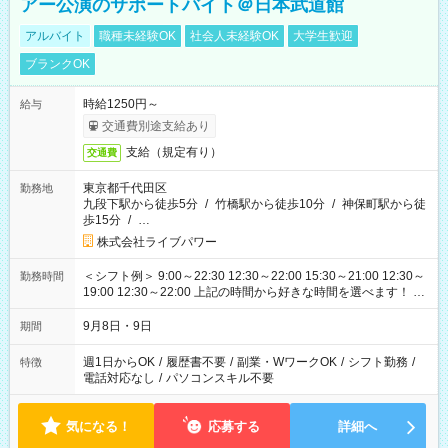
アー公演のサポートバイト＠日本武道館
アルバイト
職種未経験OK
社会人未経験OK
大学生歓迎
ブランクOK
時給1250円～
給与
交通費別途支給あり
支給（規定有り）
交通費
東京都千代田区
勤務地
九段下駅から徒歩5分
/
竹橋駅から徒歩10分
/
神保町駅から徒
歩15分
/
…
株式会社ライブパワー
＜シフト例＞ 9:00～22:30 12:30～22:00 15:30～21:00 12:30～
勤務時間
19:00 12:30～22:00 上記の時間から好きな時間を選べます！ ※
時間は変更となる可能性があります
9月8日・9日
期間
週1日からOK
/
履歴書不要
/
副業・WワークOK
/
シフト勤務
/
特徴
電話対応なし
/
パソコンスキル不要
気になる！
応募する
詳細へ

——

**TASK PROMPT:**
Starting with the line that holds "時間は変更となる可能性があります", copy every line through the end of the data above. Reproduce them exactly, with no other material.

**WORKED SOLUTION:**
時間は変更となる可能性があります
9月8日・9日
期間
週1日からOK
/
履歴書不要
/
副業・WワークOK
/
シフト勤務
/
特徴
電話対応なし
/
パソコンスキル不要
気になる！
応募する
詳細へ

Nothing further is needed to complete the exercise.